What is being asked =
Make a verbatim copy of the entries below; pictures stay out.

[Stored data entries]
◇ ◇ ◇ ◇

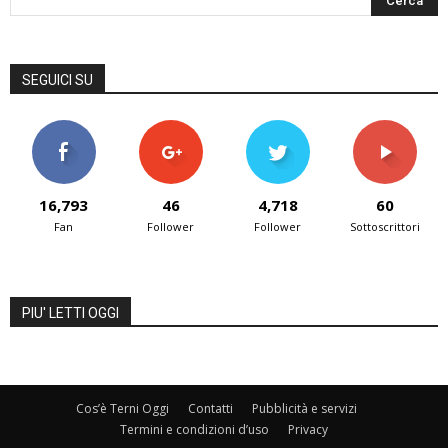
SEGUICI SU
16,793
46
4,718
60
Fan
Follower
Follower
Sottoscrittori
PIU' LETTI OGGI
Cos’è Terni Oggi
Contatti
Pubblicità e servizi
Termini e condizioni d’uso
Privacy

◇ ◇ ◇ ◇

Solution to this exercise =
SEGUICI SU
16,793
46
4,718
60
Fan
Follower
Follower
Sottoscrittori
PIU' LETTI OGGI
Cos’è Terni Oggi
Contatti
Pubblicità e servizi
Termini e condizioni d’uso
Privacy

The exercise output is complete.